Regardless of how fuzzy-wuzzy it all is - "some of the violence occurred over Zoom” during the pandemic, surveyed teachers said - the authors concluded that schools which focused on grades had more 'violence' directed at teachers. "It was when there’s this focus on grades and test scores – ‘you’ve got to get good grades, school is all about grades’ – that’s when kids acted out against teachers,” says Professor Eric Anderman, lead author at The Ohio State University.

Yet that doesn't add up. Just like weekly claims by environmental lawyer groups that some common safe chemical is 'linked' to cancer, where are the bodies? In the past there was solely focus on grades - government schooling was created to give students the minimum education they need to have competence in the world. No social justice, no cultural engineering, no California and Florida banning books they don't like because people they don't like want them in schools. Teaching reading, writing, and arithmetic. Yet there was very little violence despite people failing grades.(1)

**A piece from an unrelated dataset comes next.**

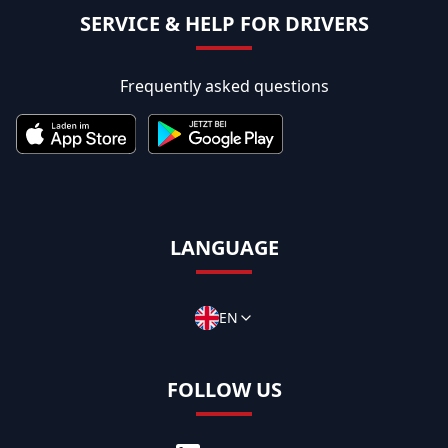
SERVICE & HELP FOR DRIVERS
Frequently asked questions
LANGUAGE
EN
FOLLOW US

If grades are really linked to violence, it is going to be a Mad Max pedagogy future, because performance metrics are coming back in vogue. Yale and other institutions for wealthy elites that give at least a nod to minorities have found themselves going back to standardized tests. It turns out 20,000 high schools with 20,000 different ideas about an A or C student don't really show how qualified a student may be.

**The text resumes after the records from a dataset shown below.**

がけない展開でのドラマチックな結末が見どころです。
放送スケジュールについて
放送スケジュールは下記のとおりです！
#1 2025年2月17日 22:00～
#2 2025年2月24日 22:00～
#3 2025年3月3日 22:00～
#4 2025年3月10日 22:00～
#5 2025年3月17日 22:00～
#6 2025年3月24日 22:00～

A neutral performance metric, derided by...wait for it...public schools as unfair and the big reason why they are so terrible at teaching anyone with challenges is now being embraced again.

NOTE:

(1) As circumstantial evidence, they note that half of teachers are unhappy. While this is true, half of every occupation are unhappy. Most people have to be paid to work and that means unhappiness. Any teacher with tenure went from a flawed arbitrary system to No Child Left Behind, which actually worked because it made sure basics were covered for all, to having that thrown out by the Obama administration and replaced with Common Core - which made everyone equal - equally unhappy. Teachers didn't like that they had a performance standard so now they have a bizarre framework centered around  “teachers believe all students can learn” rather than grades.